KUPANG, || “DPD FBN RI Kota Kupang kembali aktif dan siap bersinergi dengan pemerintah daerah.” Demikian pernyataan tegas Ketua DPD Forum Bela Negara Republik Indonesia (FBN RI) Kota Kupang yang baru, AKBP Johanis Rea, SH., M.Sc (Purn), saat melaporkan kepengurusan terbaru organisasi tersebut ke Badan Kesatuan Bangsa dan Politik (Kesbangpol) Kota Kupang pada Senin, 17 November 2025.
Dengan pelaporan resmi ini, FBN RI Kota Kupang menandai berakhirnya masa kevakuman sejak 2021 dan memasuki fase baru pengabdian.
DPD FBN RI Kota Kupang menyatakan diri aktif kembali setelah menerima Surat Keputusan Kepengurusan dari Dewan Pimpinan Pusat FBN RI Nomor: 25/SKEP/DPP-FBN RI/VIII/2025 tanggal 20 Agustus 2025, yang dikirim melalui Surat Pengantar Nomor: 037/DPP-FBN RI/VIII/2025. SK tersebut diterbitkan berdasarkan landasan hukum organisasi, termasuk hasil Munaslub FBN RI di Denpasar pada 11–13 Oktober 2024.
Pelaporan kepengurusan baru ini dilakukan oleh Ketua DPD FBN RI Kota Kupang, AKBP Johanis Rea, didampingi Wakil Ketua DPW FBN RI NTT, Cisila Simamora. Kehadiran perwakilan DPW menunjukkan dukungan penuh dari struktur provinsi sekaligus memastikan bahwa roda organisasi di Kota Kupang kembali berjalan secara formal dan terkoordinasi.

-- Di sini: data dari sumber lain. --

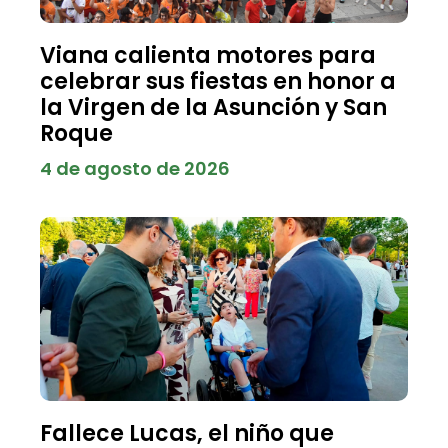
Viana calienta motores para
celebrar sus fiestas en honor a
la Virgen de la Asunción y San
Roque
4 de agosto de 2026
Fallece Lucas, el niño que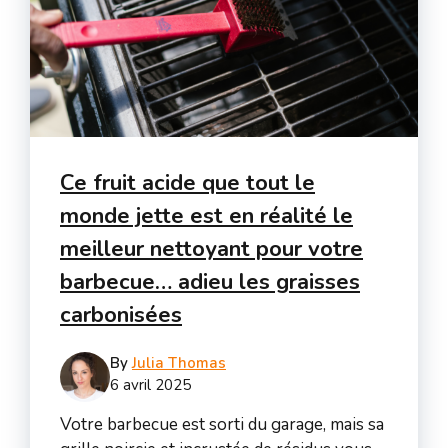
Ce fruit acide que tout le
monde jette est en réalité le
meilleur nettoyant pour votre
barbecue… adieu les graisses
carbonisées
By
Julia Thomas
6 avril 2025
Votre barbecue est sorti du garage, mais sa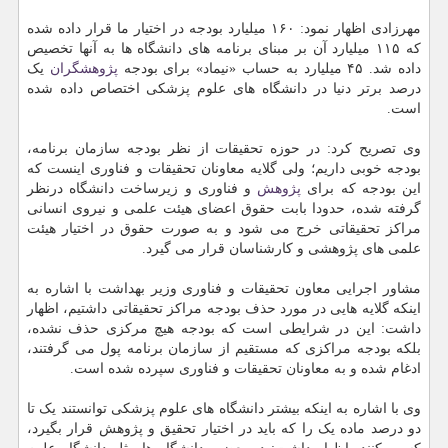
مهرزادی اظهار نمود: ۱۶۰ میلیارد بودجه در اختیار ما قرار داده شده
که ۱۱۵ میلیارد آن بر مبنای برنامه های دانشگاه ها به آنها تخصیص
داده شد. ۴۵ میلیارد به حساب «نیماد» برای بودجه
پژوهشگران
یک
درصد برتر دنیا در دانشگاه های علوم پزشکی اختصاص داده شده
است.
وی تصریح کرد: در حوزه تحقیقات از نظر بودجه سازمان برنامه،
بودجه خوبی داریم؛ ولی گلایه معاونان تحقیقات و فناوری اینست که
این بودجه که برای
پژوهش
و فناوری و زیرساخت دانشگاه درنظر
گرفته شده، حدودا بابت حقوق اعضای هیئت علمی و نیروی انسانی
مراکز تحقیقاتی خرج می شود و به صورت حقوق در اختیار هیئت
علمی های پژوهشی و کارشناسان قرار می گیرد.
مشاور اجرایی معاون تحقیقات و فناوری وزیر بهداشت با اشاره به
اینکه گلایه هایی در مورد حذف بودجه مراکز تحقیقاتی داشتیم، اظهار
داشت: این در شرایطی است که بودجه هیچ مرکزی حذف نشده،
بلکه بودجه مراکزی که مستقیم از سازمان برنامه پول می گرفتند،
ادغام شده و به معاونان تحقیقات و فناوری سپرده شده است.
وی با اشاره به اینکه بیشتر دانشگاه های علوم پزشکی توانستند یک تا
دو درصد ماده یک را که باید در اختیار تحقیق و پژوهش قرار بگیرد،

Kepengurusan baru menetapkan AKBP Johanis Rea sebagai Ketua DPD FBN RI Kota Kupang masa bhakti 2025–2030, dengan formasi lengkap mulai dari sekretaris, bendahara, hingga 10 departemen strategis yang akan menggerakkan program bela negara di wilayah Kota Kupang.
DPD FBN RI Kota Kupang sebelumnya aktif sejak tahun 2017 di bawah kepemimpinan Bertha Yuliana Daud. Selama periode tersebut, sejumlah kegiatan pembinaan kebangsaan dan kemasyarakatan berhasil dijalankan. Namun, sejak 2021, aktivitas organisasi mengalami kevakuman hingga akhirnya DPP FBN RI melakukan penataan ulang melalui Munaslub 2024, membuka jalan bagi pembentukan pengurus baru oleh DPW FBN RI Provinsi NTT.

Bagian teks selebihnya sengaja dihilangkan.